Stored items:
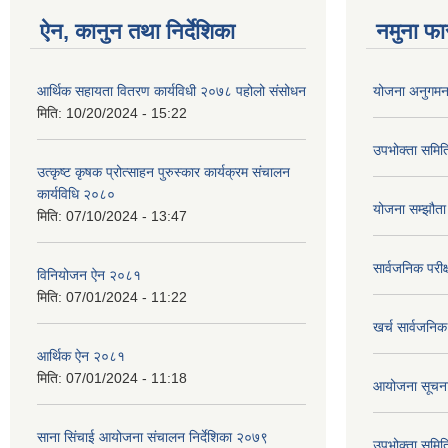
ऐन, कानुन तथा निर्देशिका
नमुना फा
आर्थिक सहायता वितरण कार्यविधी २०७८ पहोलो संसोधन
योजना अनुगमन 
मिति:
10/20/2024 - 15:22
उपभोक्ता समि
उत्कृष्ट कृषक प्रोत्साहन पुरुस्कार कार्यक्रम संचालन
कार्यविधि २०८०
योजना सम्झौता
मिति:
07/10/2024 - 13:47
सार्वजनिक परीक
विनियोजन ऐन २०८१
मिति:
07/01/2024 - 11:22
खर्च सार्वजनि
आर्थिक ऐन २०८१
मिति:
07/01/2024 - 11:18
आयोजना सूचना 
साना सिंचाई आयोजना संचालन निर्देशिका २०७९
उपभोक्ता समित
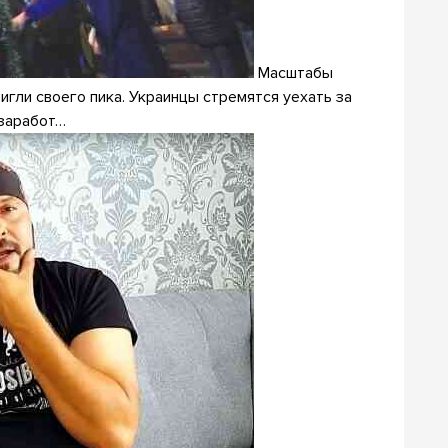
Масштабы
игли своего пика. Украинцы стремятся уехать за
 заработ…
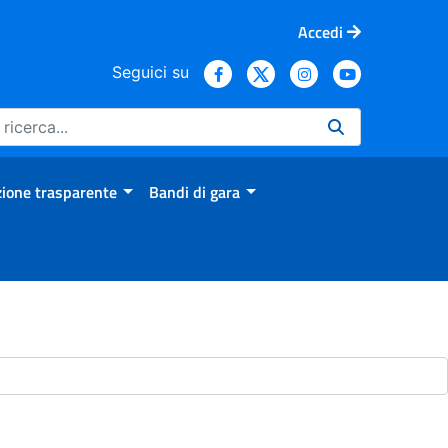
Accedi
Seguici su
ione trasparente
Bandi di gara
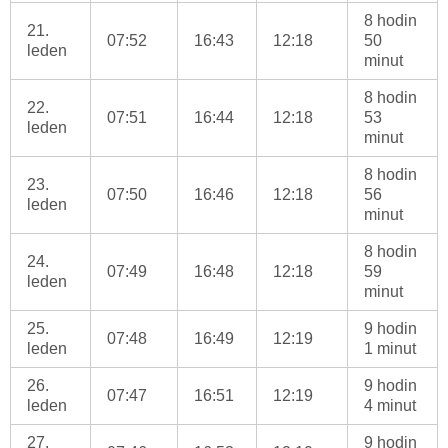
8 hodin
21.
07:52
16:43
12:18
50
leden
minut
8 hodin
22.
07:51
16:44
12:18
53
leden
minut
8 hodin
23.
07:50
16:46
12:18
56
leden
minut
8 hodin
24.
07:49
16:48
12:18
59
leden
minut
25.
9 hodin
07:48
16:49
12:19
leden
1 minut
26.
9 hodin
07:47
16:51
12:19
leden
4 minut
27.
9 hodin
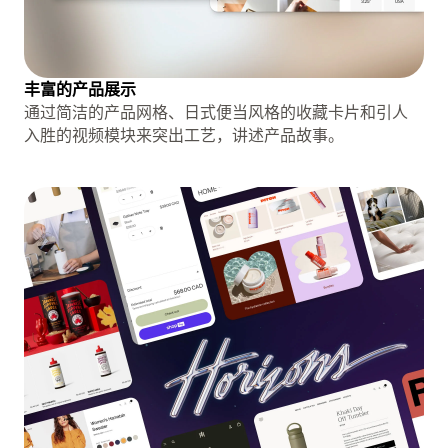
丰富的产品展示
通过简洁的产品网格、日式便当风格的收藏卡片和引人
入胜的视频模块来突出工艺，讲述产品故事。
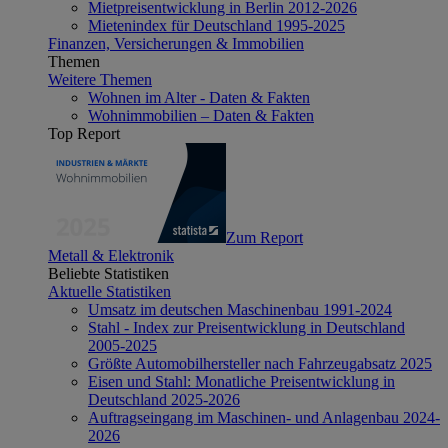
Mietpreisentwicklung in Berlin 2012-2026
Mietenindex für Deutschland 1995-2025
Finanzen, Versicherungen & Immobilien
Themen
Weitere Themen
Wohnen im Alter - Daten & Fakten
Wohnimmobilien – Daten & Fakten
Top Report
Zum Report
Metall & Elektronik
Beliebte Statistiken
Aktuelle Statistiken
Umsatz im deutschen Maschinenbau 1991-2024
Stahl - Index zur Preisentwicklung in Deutschland
2005-2025
Größte Automobilhersteller nach Fahrzeugabsatz 2025
Eisen und Stahl: Monatliche Preisentwicklung in
Deutschland 2025-2026
Auftragseingang im Maschinen- und Anlagenbau 2024-
2026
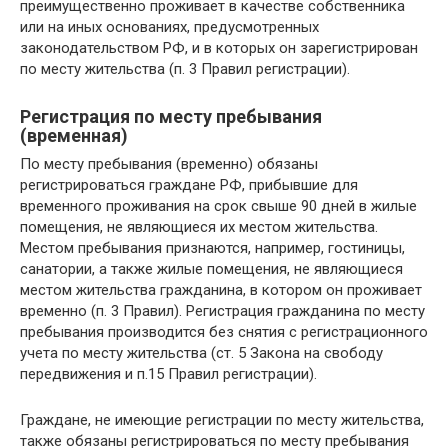
преимущественно проживает в качестве собственника
или на иных основаниях, предусмотренных
законодательством РФ, и в которых он зарегистрирован
по месту жительства (п. 3 Правил регистрации).
Регистрация по месту пребывания
(временная)
По месту пребывания (временно) обязаны
регистрироваться граждане РФ, прибывшие для
временного проживания на срок свыше 90 дней в жилые
помещения, не являющиеся их местом жительства.
Местом пребывания признаются, например, гостиницы,
санатории, а также жилые помещения, не являющиеся
местом жительства гражданина, в котором он проживает
временно (п. 3 Правил). Регистрация гражданина по месту
пребывания производится без снятия с регистрационного
учета по месту жительства (ст. 5 Закона на свободу
передвижения и п.15 Правил регистрации).
Граждане, не имеющие регистрации по месту жительства,
также обязаны регистрироваться по месту пребывания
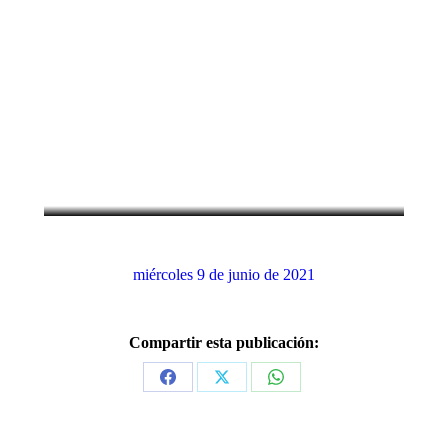
31 de marzo de 1727: Fallece el
matemático y físico Isaac Newton
Efemérides
,
Marzo
miércoles 9 de junio de 2021
Compartir esta publicación:
Share
Share
Share
on
on
on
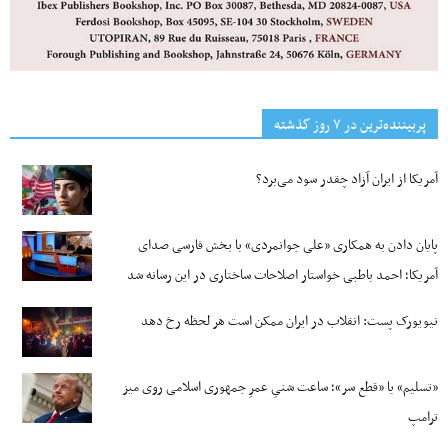
پربیننده‌ترین‌ در ۷ روز گذشته
آمریکا از ایران آزاد چقدر سود می‌برد؟
پایان دادن به همکاری «علی جوانمردی» با بخش فارسی صدای
آمریکا؛ احمد باطبی خواستار اصلاحات ساختاری در این رسانه شد
نیویورک پست: انقلاب در ایران ممکن است هر لحظه رخ دهد
«تسلیم» یا «قطع سر»؛ ساعت شنیِ عمرِ جمهوری اسلامی روی میز
ترامپ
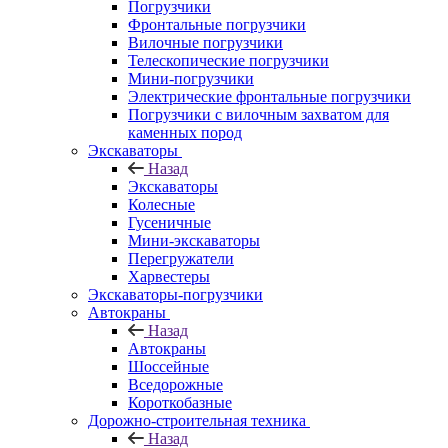
Погрузчики
Фронтальные погрузчики
Вилочные погрузчики
Телескопические погрузчики
Мини-погрузчики
Электрические фронтальные погрузчики
Погрузчики с вилочным захватом для
каменных пород
Экскаваторы
Назад
Экскаваторы
Колесные
Гусеничные
Мини-экскаваторы
Перегружатели
Харвестеры
Экскаваторы-погрузчики
Автокраны
Назад
Автокраны
Шоссейные
Вседорожные
Короткобазные
Дорожно-строительная техника
Назад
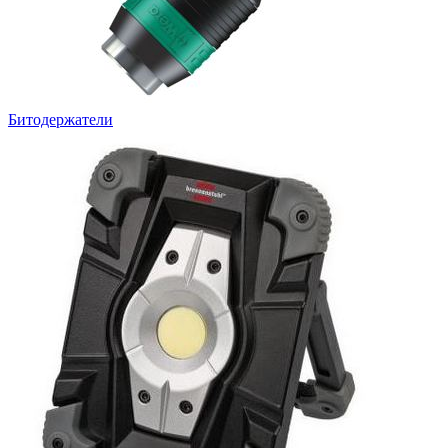
Битодержатели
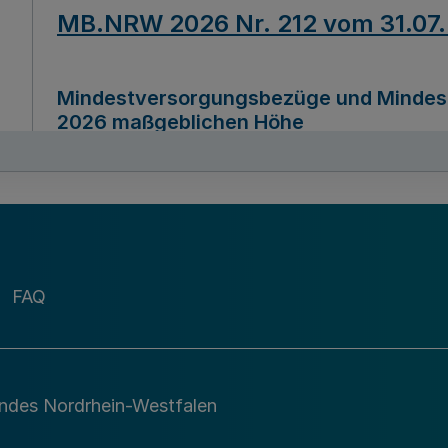
MB.NRW 2026 Nr. 212 vom 31.07
Mindestversorgungsbezüge und Mindesth
2026 maßgeblichen Höhe
Ausfertigungsdatum
22.07.2026
MB.NRW 2026 Nr. 211 vom 31.07
FAQ
Richtlinie zur Durchführung des Förder
Digital (MID)“ zum Teilprogramm MID-Di
andes Nordrhein-Westfalen
Ausfertigungsdatum
29.11.2026
A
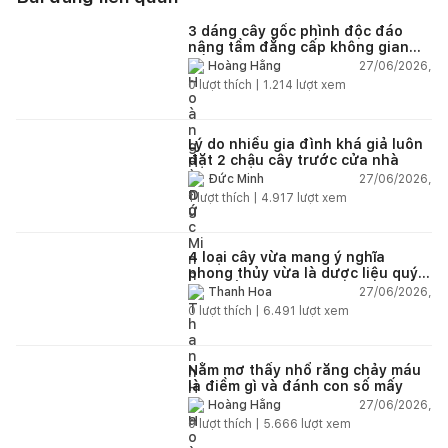
3 dáng cây gốc phình độc đáo
nâng tầm đẳng cấp không gian
sống
27/06/2026,
Hoàng Hằng
0
lượt thích |
1.214
lượt xem
Lý do nhiều gia đình khá giả luôn
đặt 2 chậu cây trước cửa nhà
27/06/2026,
Đức Minh
1
lượt thích |
4.917
lượt xem
4 loại cây vừa mang ý nghĩa
phong thủy vừa là dược liệu quý
nên trồng trong nhà
27/06/2026,
Thanh Hoa
0
lượt thích |
6.491
lượt xem
Nằm mơ thấy nhổ răng chảy máu
là điềm gì và đánh con số mấy
27/06/2026,
Hoàng Hằng
0
lượt thích |
5.666
lượt xem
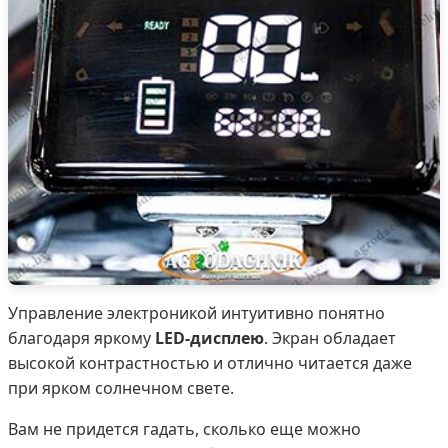
Управление электроникой интуитивно понятно
благодаря яркому
LED-дисплею
. Экран обладает
высокой контрастностью и отлично читается даже
при ярком солнечном свете.
Вам не придется гадать, сколько еще можно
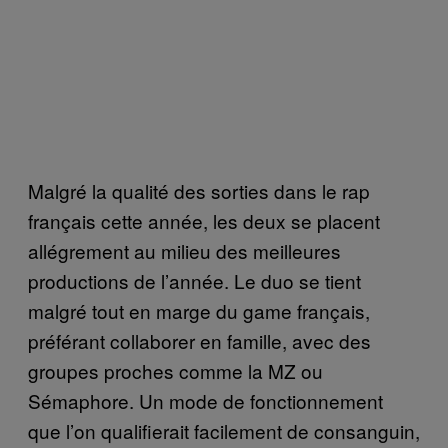
Malgré la qualité des sorties dans le rap
français cette année, les deux se placent
allégrement au milieu des meilleures
productions de l’année. Le duo se tient
malgré tout en marge du game français,
préférant collaborer en famille, avec des
groupes proches comme la MZ ou
Sémaphore. Un mode de fonctionnement
que l’on qualifierait facilement de consanguin,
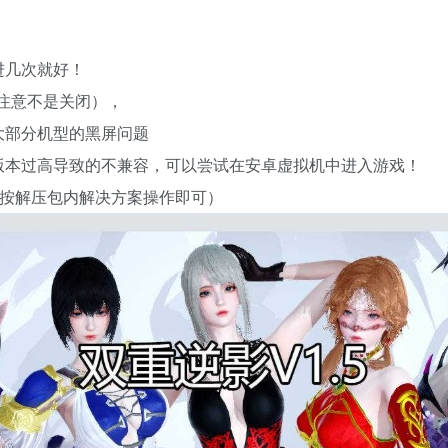
进几次就好！
（注意不是关闭），
大部分机型的黑屏问题
版本过高导致的不兼容，可以尝试在安卓虚拟机中进入游戏！
题按解压包内解决方案操作即可）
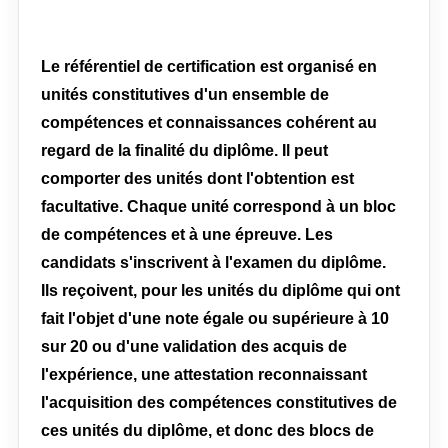
Le référentiel de certification est organisé en
unités constitutives d'un ensemble de
compétences et connaissances cohérent au
regard de la finalité du diplôme. Il peut
comporter des unités dont l'obtention est
facultative. Chaque unité correspond à un bloc
de compétences et à une épreuve. Les
candidats s'inscrivent à l'examen du diplôme.
Ils reçoivent, pour les unités du diplôme qui ont
fait l'objet d'une note égale ou supérieure à 10
sur 20 ou d'une validation des acquis de
l'expérience, une attestation reconnaissant
l'acquisition des compétences constitutives de
ces unités du diplôme, et donc des blocs de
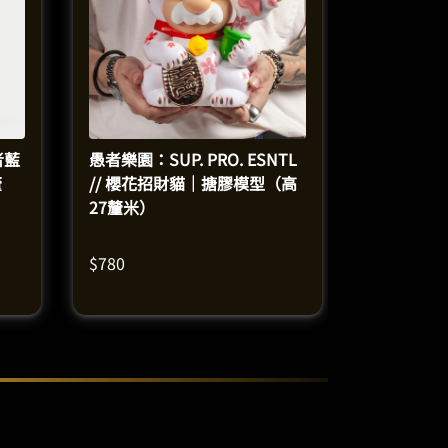
者藍
愚者樂園：SUP. PRO. ESNTL
釐
// 櫻花招財貓｜搪膠模型（高
27釐米）
$
780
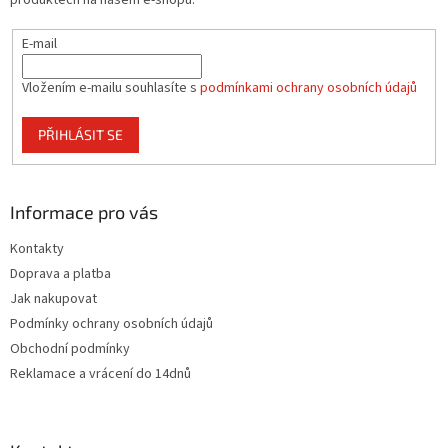
produktech na našem e-shopu.
E-mail
Vložením e-mailu souhlasíte s
podmínkami ochrany osobních údajů
PŘIHLÁSIT SE
Informace pro vás
Kontakty
Doprava a platba
Jak nakupovat
Podmínky ochrany osobních údajů
Obchodní podmínky
Reklamace a vrácení do 14dnů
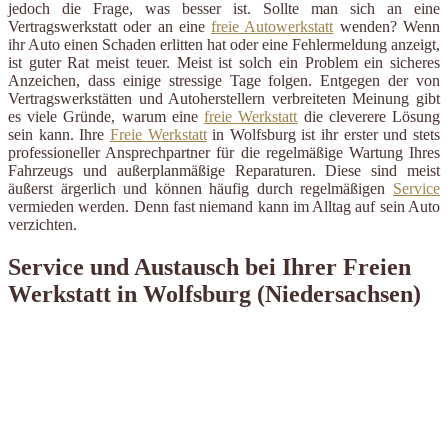
jedoch die Frage, was besser ist. Sollte man sich an eine
Vertragswerkstatt oder an eine
freie Autowerkstatt
wenden? Wenn
ihr Auto einen Schaden erlitten hat oder eine Fehlermeldung anzeigt,
ist guter Rat meist teuer. Meist ist solch ein Problem ein sicheres
Anzeichen, dass einige stressige Tage folgen. Entgegen der von
Vertragswerkstätten und Autoherstellern verbreiteten Meinung gibt
es viele Gründe, warum eine
freie Werkstatt
die cleverere Lösung
sein kann. Ihre
Freie Werkstatt
in Wolfsburg ist ihr erster und stets
professioneller Ansprechpartner für die regelmäßige Wartung Ihres
Fahrzeugs und außerplanmäßige Reparaturen. Diese sind meist
äußerst ärgerlich und können häufig durch regelmäßigen
Service
vermieden werden. Denn fast niemand kann im Alltag auf sein Auto
verzichten.
Service und Austausch bei Ihrer Freien
Werkstatt in Wolfsburg (Niedersachsen)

PROBLEM DETAILS: Of all the lines above, tally those with the word "Service". Write the total only.

RESPONSE BELOW: 2